If a line in the records below contains the word "cateraars", return that line.

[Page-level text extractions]
____
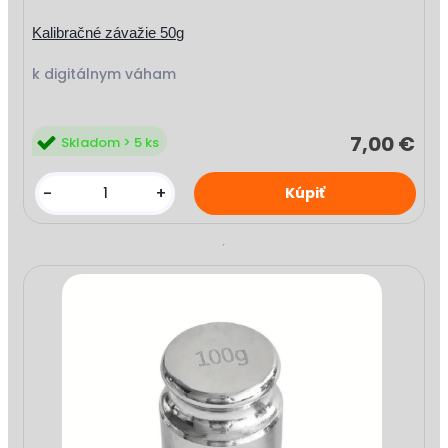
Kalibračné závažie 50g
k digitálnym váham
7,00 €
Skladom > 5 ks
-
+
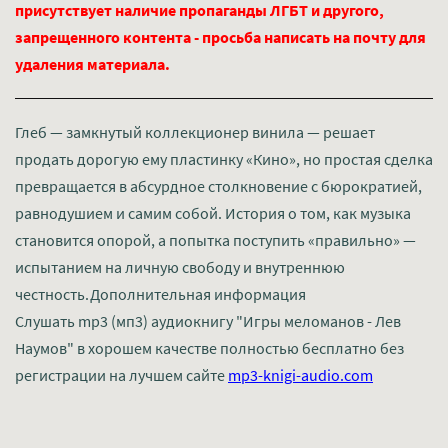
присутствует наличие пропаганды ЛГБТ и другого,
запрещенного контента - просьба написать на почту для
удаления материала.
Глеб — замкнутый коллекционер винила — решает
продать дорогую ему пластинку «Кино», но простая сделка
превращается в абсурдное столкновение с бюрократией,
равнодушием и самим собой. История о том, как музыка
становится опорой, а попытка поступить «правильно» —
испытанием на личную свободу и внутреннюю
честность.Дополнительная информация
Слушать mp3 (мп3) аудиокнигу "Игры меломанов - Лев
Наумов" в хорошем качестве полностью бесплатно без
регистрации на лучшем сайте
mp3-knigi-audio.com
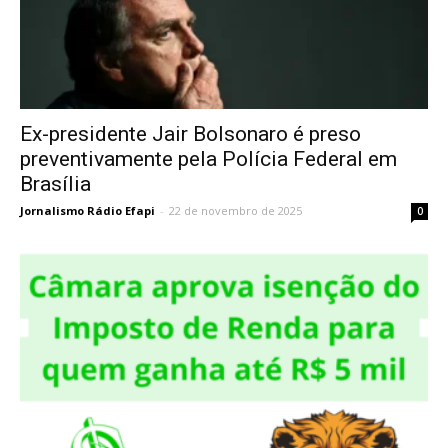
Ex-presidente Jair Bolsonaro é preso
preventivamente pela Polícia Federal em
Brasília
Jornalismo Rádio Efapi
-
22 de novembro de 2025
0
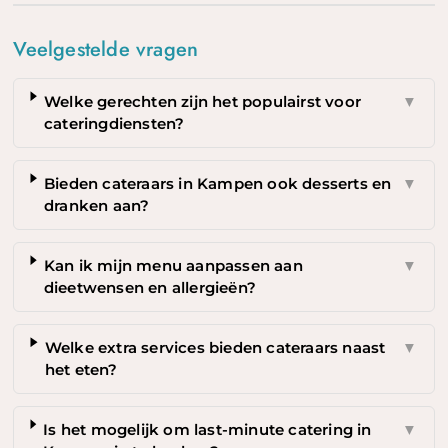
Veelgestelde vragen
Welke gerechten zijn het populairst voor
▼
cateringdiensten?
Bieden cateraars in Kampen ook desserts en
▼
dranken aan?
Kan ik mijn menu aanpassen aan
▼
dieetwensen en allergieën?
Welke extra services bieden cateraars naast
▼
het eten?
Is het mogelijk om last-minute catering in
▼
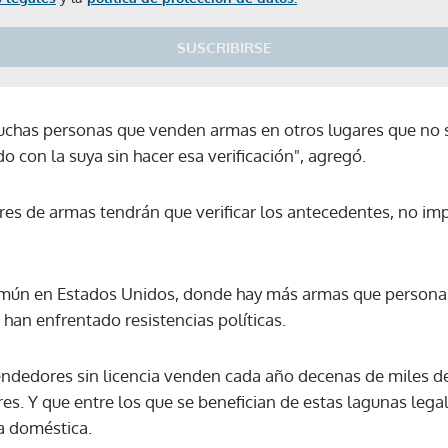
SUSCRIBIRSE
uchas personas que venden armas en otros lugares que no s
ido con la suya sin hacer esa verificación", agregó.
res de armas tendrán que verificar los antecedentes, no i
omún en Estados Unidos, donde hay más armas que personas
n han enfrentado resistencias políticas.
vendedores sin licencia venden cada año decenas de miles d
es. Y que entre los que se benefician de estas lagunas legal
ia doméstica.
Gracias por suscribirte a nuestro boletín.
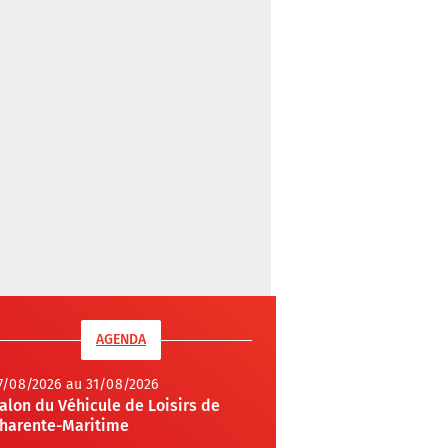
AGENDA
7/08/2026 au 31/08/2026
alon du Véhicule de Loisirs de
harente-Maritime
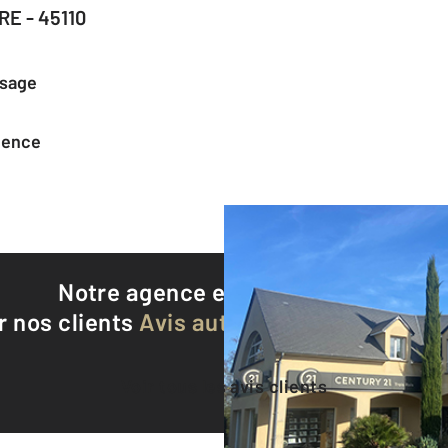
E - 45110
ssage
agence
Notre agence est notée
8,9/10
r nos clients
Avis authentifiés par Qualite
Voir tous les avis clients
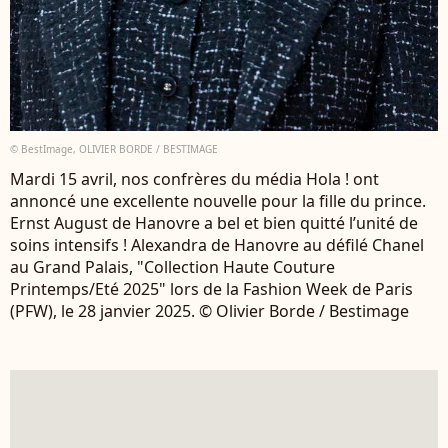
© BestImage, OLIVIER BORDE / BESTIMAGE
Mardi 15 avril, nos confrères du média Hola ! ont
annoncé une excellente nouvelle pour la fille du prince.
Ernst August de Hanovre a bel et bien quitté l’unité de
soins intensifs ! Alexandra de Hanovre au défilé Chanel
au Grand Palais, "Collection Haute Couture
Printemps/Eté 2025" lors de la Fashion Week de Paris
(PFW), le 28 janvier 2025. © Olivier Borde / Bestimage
____
### WRITTEN RESPONSE
Bieden cateraars in Kampen ook desserts en
Welke extra services bieden cateraars naast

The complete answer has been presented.